»»

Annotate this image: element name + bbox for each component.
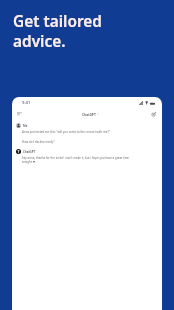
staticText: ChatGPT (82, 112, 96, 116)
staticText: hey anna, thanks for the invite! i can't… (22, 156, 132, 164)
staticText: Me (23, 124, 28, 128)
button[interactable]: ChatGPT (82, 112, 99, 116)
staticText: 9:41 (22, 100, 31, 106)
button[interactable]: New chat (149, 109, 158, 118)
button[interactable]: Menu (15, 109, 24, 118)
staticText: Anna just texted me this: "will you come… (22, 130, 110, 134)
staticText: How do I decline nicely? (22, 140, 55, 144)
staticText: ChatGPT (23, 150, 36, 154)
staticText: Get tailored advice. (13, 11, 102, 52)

««
»»

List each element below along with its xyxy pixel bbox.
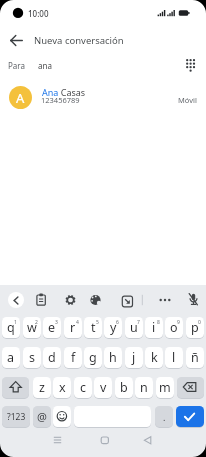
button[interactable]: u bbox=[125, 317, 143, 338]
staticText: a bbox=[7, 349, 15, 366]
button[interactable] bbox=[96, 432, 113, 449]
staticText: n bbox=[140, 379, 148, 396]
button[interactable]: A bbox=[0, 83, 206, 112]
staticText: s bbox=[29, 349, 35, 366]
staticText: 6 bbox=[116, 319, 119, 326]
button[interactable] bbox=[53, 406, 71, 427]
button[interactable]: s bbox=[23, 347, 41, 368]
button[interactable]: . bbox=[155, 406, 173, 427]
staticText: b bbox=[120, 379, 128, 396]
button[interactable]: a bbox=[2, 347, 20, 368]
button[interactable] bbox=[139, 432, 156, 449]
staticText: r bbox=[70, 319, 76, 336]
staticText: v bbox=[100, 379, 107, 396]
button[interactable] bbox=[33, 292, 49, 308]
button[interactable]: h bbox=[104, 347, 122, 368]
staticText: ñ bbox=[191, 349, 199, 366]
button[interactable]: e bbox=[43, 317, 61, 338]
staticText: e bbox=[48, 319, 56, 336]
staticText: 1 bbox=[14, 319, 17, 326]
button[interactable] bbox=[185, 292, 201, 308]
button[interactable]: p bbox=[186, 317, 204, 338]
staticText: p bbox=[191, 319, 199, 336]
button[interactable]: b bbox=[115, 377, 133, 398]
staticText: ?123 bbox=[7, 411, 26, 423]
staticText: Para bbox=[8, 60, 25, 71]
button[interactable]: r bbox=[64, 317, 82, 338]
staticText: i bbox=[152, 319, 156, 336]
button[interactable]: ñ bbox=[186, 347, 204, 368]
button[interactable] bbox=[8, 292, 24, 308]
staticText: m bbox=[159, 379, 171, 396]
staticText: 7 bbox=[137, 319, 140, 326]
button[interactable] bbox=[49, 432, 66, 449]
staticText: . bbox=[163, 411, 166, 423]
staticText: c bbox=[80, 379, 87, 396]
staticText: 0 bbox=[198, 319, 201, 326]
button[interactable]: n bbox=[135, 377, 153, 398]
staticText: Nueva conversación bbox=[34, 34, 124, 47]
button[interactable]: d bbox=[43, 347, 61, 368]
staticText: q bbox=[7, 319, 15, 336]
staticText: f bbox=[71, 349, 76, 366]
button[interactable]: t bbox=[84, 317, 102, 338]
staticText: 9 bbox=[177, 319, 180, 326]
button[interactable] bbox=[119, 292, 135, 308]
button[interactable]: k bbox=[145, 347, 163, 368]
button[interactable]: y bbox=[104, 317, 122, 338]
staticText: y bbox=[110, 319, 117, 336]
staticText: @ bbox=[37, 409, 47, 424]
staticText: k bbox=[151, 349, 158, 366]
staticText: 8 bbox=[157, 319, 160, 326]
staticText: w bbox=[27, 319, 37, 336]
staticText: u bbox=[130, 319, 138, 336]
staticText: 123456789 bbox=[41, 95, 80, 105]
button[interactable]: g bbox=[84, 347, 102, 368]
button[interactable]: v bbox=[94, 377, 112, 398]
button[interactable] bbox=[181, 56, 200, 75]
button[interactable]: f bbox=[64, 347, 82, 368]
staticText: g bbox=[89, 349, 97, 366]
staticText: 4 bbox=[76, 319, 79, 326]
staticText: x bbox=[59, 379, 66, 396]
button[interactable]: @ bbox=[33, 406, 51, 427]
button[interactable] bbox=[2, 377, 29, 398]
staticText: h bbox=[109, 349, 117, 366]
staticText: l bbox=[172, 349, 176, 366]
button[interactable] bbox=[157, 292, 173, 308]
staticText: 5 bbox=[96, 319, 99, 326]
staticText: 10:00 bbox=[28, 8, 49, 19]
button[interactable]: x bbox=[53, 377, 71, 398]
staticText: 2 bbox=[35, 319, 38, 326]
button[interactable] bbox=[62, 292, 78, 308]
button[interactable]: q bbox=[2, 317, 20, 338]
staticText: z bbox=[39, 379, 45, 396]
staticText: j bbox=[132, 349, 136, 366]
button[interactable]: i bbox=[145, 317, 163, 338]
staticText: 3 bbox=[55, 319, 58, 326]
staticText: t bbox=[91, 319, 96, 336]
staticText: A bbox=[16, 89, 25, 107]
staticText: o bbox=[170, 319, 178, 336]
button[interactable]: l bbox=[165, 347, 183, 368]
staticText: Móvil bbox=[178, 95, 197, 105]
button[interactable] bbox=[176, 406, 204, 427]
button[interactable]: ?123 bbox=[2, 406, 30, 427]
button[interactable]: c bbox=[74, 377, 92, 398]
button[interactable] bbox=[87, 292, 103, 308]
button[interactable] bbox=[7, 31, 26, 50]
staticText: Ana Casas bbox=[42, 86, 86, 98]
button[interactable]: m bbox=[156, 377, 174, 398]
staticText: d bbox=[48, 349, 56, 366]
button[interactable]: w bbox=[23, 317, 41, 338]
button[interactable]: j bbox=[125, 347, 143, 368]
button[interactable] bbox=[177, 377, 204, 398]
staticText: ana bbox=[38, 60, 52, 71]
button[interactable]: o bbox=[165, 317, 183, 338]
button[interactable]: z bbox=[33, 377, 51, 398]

««
»»

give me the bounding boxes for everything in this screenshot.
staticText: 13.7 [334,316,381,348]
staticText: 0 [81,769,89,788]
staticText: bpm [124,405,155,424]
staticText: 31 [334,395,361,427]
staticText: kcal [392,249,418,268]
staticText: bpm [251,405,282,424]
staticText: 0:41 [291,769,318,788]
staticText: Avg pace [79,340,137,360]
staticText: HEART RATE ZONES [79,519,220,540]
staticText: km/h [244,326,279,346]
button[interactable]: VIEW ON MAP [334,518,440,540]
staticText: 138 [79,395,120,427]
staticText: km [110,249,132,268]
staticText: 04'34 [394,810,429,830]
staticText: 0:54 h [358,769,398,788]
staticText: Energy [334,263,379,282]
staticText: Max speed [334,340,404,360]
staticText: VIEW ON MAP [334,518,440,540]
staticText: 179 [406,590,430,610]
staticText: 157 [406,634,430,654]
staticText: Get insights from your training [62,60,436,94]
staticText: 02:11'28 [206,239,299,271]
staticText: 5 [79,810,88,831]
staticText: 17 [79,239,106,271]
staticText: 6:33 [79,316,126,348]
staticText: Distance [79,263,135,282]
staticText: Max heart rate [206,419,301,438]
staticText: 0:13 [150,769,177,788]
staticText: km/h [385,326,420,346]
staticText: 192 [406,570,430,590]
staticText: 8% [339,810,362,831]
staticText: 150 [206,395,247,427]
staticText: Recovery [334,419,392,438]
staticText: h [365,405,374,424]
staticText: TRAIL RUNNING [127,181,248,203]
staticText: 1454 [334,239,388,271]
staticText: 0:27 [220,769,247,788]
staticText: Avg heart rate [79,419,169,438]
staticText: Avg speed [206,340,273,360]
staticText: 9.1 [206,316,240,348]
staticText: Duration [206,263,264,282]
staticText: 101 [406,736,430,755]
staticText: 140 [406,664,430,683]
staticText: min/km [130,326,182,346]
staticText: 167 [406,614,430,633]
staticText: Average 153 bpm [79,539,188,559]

««

EXERCISE DETAILS:
Which of the lines above include the word "this"? List those lines.

TASK SOLUTION:
Annotate this image: element name + bbox for each component.
staticText: Anna just texted me this: "will you come… (22, 130, 110, 134)
give me the bounding boxes for everything in this screenshot.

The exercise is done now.